INTRODUCTION
One hundred years after the discovery of Chagas disease, the pathogenesis of chronic Chagas cardiomyopathy (CCC) is still open to debate 1 . Nevertheless, there is both experimental and clinical evidence of coronary microvascular disturbances leading to ischemic myocardial damage in animals infected with Trypanosoma cruzi and in patients with chronic Chagas heart disease 2 .
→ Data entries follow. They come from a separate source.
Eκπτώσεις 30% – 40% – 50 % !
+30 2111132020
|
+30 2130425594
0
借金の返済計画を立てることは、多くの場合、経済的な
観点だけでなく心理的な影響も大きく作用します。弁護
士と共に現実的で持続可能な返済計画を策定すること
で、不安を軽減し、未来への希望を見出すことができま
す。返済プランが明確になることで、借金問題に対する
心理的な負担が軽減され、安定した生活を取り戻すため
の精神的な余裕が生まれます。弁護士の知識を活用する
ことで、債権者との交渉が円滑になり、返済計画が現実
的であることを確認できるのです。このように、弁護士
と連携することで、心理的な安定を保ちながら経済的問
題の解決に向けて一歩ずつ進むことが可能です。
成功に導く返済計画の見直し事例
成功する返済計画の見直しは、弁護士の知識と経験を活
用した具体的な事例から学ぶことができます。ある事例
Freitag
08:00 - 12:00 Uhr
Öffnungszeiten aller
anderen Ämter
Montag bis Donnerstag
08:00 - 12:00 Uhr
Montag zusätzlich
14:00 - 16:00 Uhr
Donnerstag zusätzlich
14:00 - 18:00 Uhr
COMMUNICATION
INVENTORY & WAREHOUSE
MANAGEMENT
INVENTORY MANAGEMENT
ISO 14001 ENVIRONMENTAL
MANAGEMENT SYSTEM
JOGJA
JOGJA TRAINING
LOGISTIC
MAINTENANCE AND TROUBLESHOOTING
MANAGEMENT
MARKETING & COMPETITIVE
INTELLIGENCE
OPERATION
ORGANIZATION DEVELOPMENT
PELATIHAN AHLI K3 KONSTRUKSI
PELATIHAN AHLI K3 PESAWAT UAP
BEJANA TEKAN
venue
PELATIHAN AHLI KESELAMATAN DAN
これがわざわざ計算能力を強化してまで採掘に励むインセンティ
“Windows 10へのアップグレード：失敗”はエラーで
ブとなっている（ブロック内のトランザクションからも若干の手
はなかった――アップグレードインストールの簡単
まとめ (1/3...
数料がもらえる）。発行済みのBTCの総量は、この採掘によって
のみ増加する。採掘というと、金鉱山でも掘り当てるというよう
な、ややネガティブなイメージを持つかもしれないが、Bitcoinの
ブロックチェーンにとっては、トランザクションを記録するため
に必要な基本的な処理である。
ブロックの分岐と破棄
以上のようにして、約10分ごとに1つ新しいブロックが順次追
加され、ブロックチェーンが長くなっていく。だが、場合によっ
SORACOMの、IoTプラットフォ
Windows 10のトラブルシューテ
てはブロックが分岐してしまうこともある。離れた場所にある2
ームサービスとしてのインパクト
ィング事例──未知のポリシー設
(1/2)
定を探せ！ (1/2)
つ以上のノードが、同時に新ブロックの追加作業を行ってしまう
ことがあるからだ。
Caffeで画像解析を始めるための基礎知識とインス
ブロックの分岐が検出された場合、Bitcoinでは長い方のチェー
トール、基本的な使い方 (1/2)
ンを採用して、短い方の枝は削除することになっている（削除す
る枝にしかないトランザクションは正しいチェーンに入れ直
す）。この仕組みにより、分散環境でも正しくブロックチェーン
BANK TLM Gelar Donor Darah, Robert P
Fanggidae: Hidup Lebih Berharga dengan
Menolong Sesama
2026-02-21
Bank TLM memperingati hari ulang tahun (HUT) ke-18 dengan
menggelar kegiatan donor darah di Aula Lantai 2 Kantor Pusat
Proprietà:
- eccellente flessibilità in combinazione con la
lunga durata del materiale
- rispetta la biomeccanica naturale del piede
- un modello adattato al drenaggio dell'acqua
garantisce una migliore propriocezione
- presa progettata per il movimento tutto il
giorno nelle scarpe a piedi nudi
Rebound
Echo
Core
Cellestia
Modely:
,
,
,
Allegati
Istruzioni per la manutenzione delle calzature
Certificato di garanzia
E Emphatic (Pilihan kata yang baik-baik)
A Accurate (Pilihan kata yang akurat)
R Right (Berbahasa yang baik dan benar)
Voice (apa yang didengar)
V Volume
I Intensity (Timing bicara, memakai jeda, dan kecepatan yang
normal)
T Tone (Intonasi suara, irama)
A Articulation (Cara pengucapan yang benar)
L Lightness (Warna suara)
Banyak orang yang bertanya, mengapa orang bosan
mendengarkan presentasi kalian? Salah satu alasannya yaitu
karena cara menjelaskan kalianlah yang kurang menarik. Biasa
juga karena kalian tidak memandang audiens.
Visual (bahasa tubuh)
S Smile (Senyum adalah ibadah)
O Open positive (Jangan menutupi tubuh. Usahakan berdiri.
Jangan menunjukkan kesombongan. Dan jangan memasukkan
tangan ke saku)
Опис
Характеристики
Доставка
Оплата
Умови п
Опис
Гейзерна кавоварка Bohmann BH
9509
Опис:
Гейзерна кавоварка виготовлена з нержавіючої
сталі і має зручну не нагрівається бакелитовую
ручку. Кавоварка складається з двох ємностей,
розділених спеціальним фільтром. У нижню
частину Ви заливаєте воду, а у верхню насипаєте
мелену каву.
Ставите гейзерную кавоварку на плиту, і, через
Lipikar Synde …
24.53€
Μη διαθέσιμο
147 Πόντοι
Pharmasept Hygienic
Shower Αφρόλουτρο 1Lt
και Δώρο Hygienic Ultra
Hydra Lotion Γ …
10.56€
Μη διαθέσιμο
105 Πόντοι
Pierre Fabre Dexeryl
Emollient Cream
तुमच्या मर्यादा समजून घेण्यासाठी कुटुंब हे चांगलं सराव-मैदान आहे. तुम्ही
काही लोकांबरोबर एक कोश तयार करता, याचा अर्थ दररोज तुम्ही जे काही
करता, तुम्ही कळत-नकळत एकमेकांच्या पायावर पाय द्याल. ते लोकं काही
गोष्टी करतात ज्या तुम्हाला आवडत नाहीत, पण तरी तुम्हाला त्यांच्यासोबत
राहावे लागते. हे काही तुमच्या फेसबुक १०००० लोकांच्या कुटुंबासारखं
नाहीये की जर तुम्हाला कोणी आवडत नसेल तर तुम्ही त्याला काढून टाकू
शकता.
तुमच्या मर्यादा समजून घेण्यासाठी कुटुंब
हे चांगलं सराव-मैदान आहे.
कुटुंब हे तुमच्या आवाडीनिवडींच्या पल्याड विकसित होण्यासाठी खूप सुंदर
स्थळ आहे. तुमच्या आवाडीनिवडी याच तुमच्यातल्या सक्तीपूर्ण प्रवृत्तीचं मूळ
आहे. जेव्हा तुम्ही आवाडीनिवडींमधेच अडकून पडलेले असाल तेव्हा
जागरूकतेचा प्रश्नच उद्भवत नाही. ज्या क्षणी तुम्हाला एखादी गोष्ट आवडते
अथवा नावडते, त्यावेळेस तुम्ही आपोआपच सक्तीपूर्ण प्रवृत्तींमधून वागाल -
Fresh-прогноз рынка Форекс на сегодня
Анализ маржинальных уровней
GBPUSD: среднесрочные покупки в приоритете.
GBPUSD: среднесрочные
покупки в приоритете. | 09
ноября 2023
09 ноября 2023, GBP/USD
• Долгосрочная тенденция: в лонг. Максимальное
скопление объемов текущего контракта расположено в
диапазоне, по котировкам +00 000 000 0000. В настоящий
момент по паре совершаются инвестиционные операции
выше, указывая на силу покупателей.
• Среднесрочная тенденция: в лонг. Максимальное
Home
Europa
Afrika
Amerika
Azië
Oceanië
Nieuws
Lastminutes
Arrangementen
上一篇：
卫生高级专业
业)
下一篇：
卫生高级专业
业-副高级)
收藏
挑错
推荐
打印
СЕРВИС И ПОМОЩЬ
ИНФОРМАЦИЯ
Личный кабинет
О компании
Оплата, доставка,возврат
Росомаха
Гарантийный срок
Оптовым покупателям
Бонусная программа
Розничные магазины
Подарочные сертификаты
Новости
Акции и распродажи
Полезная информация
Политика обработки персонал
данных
EVIDENCE FROM HISTOPATHOLOGY STUDIES IN HUMANS
Necroscopic studies of patients who died in the acute phase of Chagas disease showed perivascular inflammatory changes that were considered to be involved in causing myocardial damage 3 . Further necropsy studies of chronic Chagas patients also described extensive vascular lesions, with obstruction of the small intramural coronary artery branches due to intimal proliferation and arteriole wall thickening. In addition, the myocardial fibers topographically related to these vascular lesions presented myocytolytic necrosis, a type of cell death related to ischemic injury 4 . The authors concluded that microvascular ischemia is directly involved in the genesis of the fundamental histopathologic pattern of CCC, consisting of diffuse focal myocarditis associated with myocytolysis and subsequent reparative fibrosis 5 . Another type of structural derangement is related to the rarefaction of the microvessels into the myocardium. This process of decapillarization was thought to be related to extraluminal compression and was shown to be topographically related to foci of myocytolysis, as demonstrated by a necroscopic radiological study of Chagas disease patients using a coronary injection of an opaque medium 6 . Vascular changes characterized by a decreased density of coronary vessels were confirmed in another postmortem radiological study of patients with proven Chagas disease 7 .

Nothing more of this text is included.